Records from a data collection
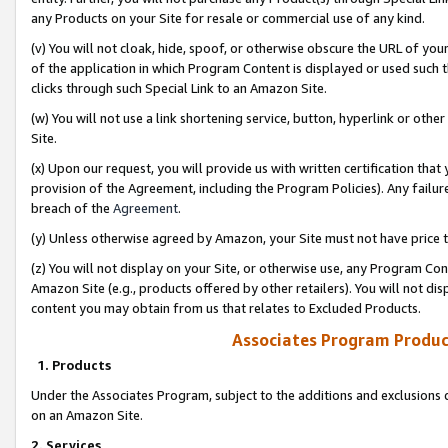
any Products on your Site for resale or commercial use of any kind.
(v) You will not cloak, hide, spoof, or otherwise obscure the URL of your
of the application in which Program Content is displayed or used such 
clicks through such Special Link to an Amazon Site.
(w) You will not use a link shortening service, button, hyperlink or oth
Site.
(x) Upon our request, you will provide us with written certification tha
provision of the Agreement, including the Program Policies). Any failure
breach of the
Agreement
.
(y) Unless otherwise agreed by Amazon, your Site must not have price tr
(z) You will not display on your Site, or otherwise use, any Program Con
Amazon Site (e.g., products offered by other retailers). You will not di
content you may obtain from us that relates to Excluded Products.
Associates Program Produc
1. Products
Under the Associates Program, subject to the additions and exclusions d
on an Amazon Site.
2. Services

What is needed:
As you read the records above, find each line that contains "such" and copy it.

Result of this task:
of the application in which Program Content is displayed or used such 
clicks through such Special Link to an Amazon Site.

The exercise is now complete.